Ubuntu – How to prevent so many instances of apt-check running

aptmemory usage

I have an Ubuntu 12.04 server that just crashed because of a very obvious cause: 30+ of apt-check processes consuming all memory, the OOM killer kicking in, killing vital services. I'm not sure where the apt-check processes come from, but I guess my Nagios/Icinga plugins check_apt might use it, as well as the byobu status line may want to display its output. I guess something locked up and all of the processes were just waiting, yet holding memory.

How can I prevent to have so many instances of apt-check on the system? It doesn't make sense to me and it should just quit as soon as it can't get a read lock on the dpkg database.

It seems that I'm not the only one running into trouble here. All suggestions for apt-check are pretty negative:

enter image description here

(clean browser, not logged in, no personalised search)

Best Answer

Some dive into apt-check gave me these clues for being it a very blunt script that needs fixing. With all due respect to the authors of it, it is failing on my servers. Here are my thoughts:

  • apt-check == /usr/lib/update-notifier/apt_check.py
  • forces nicelevel 19 for itself
  • no timeouts set on actions

The combination of the last two allows it to pile up endlessly in a spiral downwards. If the system is used for some other purposes with higher priority, the amount of processes will just increase and there's no end to it, as apt-check will never get any priority over it. Trouble will only get worse once the OOM killer decides to kill your vital system processes.

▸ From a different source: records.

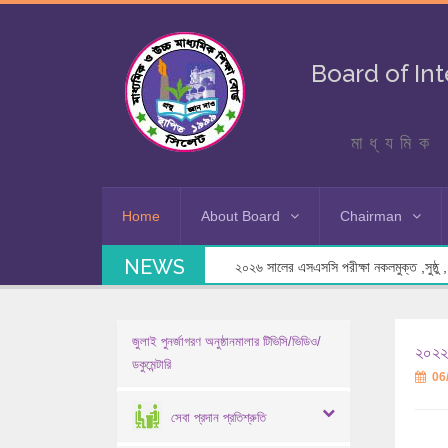
Board of In
মাধ্যমিক 
Home
About Board
Chairman
NEWS
২০২৬ সালের এসএসসি পরীক্ষা নকলমুক্ত ,সুষ্ঠু , স
জুলাই পুনর্জাগরণ অনুষ্ঠানমালার টিভিসি/ভিডিও/
২০২২ 
ডকুমেন্টারি
06
সেবা প্রদান প্রতিশ্রুতি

If either of these two aspects in behaviour was different, it would not allow the system to end up in such a broken state is my assumption.

While strings is right about the parent processes being responsible in this too, I believe below points are flaws in apt-check and has to be reported as a bug to get addressed properly:

  • it should hint the OOM killer to have itself killed first
  • it should not set the nicelevel hardcoded
  • it should exit if it takes an unreasonable amount of time to get pieces of information

Actually, it seems that the Linux OOM killer is doing some heuristic on this. Niced processes will get an increased score, and long-running processes are decreased. (source - thanks to Ulrich Dangel for pointing it out)

Possible solution I may propose:

  • cache results after processing
  • output cache if less than N amount of seconds without loading all Python-APT libraries for every simple (even --help) invocation.
  • make the nicelevel configurable - Allow me to change/disable this, please! I believe that setting it to 0 will actually help
  • have it increase the OOM killer score